清宮 そうですね。もちろん鍛えればなんとかなるという自信があったから、会社にそう伝えたのです。要するに、3番・4番・5番のクリーンナップを打てる選手は居るので、つなぎの選手たちをきっちり育てれば、ある程度のチームになるという確信です。そのため、クリーンナップをよそから入れることはやめよう、と。それは結構受け入れてもらいやすかったのではないかと思うのです。
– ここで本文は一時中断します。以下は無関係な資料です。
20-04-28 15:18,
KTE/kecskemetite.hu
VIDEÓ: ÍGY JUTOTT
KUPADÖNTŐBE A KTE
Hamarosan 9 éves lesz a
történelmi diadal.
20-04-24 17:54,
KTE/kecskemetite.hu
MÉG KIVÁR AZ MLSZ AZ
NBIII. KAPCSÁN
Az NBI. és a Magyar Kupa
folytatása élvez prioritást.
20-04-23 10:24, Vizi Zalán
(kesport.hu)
── チームのメンバーに受け入れられやすかった、と。
清宮 会社にもそうですし、応援してくれている人にも、もちろんチームのメンバーにもそうでした。だから、僕がヤマハに行った最初の時から、選手たちは本当に真剣に僕の話を聞いてくれました。何か違うことが起こるような期待感は、持ってくれたのではないかと思います。
●同じメンバーだと喜びが倍になる
── お話を聞いて、ハウステンボスの澤田秀雄社長の話を思い出しました。18年間、誰がやっても赤字続きでボロボロになっていた会社を、ほぼ同じメンバーで立て直しました。総料理長を切ったぐらいで、残りは同じメンバーのままで勝てるようにしたのです。今の清宮さんのヤマハの話と、とても近い気がしました。
清宮 そうなのかもしれませんね。同じメンバーだと喜びが倍になるではないですか。倍になるそのエネルギーというものは、何事にも代えられないと思います。
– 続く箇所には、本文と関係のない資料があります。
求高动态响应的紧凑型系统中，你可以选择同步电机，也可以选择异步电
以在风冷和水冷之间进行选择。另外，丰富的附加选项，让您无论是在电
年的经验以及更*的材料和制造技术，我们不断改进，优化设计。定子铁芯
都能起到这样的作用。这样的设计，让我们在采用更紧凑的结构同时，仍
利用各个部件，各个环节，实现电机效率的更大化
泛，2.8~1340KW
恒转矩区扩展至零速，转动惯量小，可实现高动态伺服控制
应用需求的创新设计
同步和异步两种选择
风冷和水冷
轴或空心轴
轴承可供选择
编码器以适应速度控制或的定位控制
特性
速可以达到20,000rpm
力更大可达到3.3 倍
── 1年目は11位から8位に上がりましたが、中にいた人たちは、勝ったら優勝したように喜び、負けたらこれで終わりだというぐらいに悲しむということで、充実度がとても高かった人たちだったのですね。
清宮 はい。そういうメンバーが、前年とは違うラグビーをやり出しました。順位は8位でしたが、失点数は2位で、守りがとてもよくなりました。その上、得...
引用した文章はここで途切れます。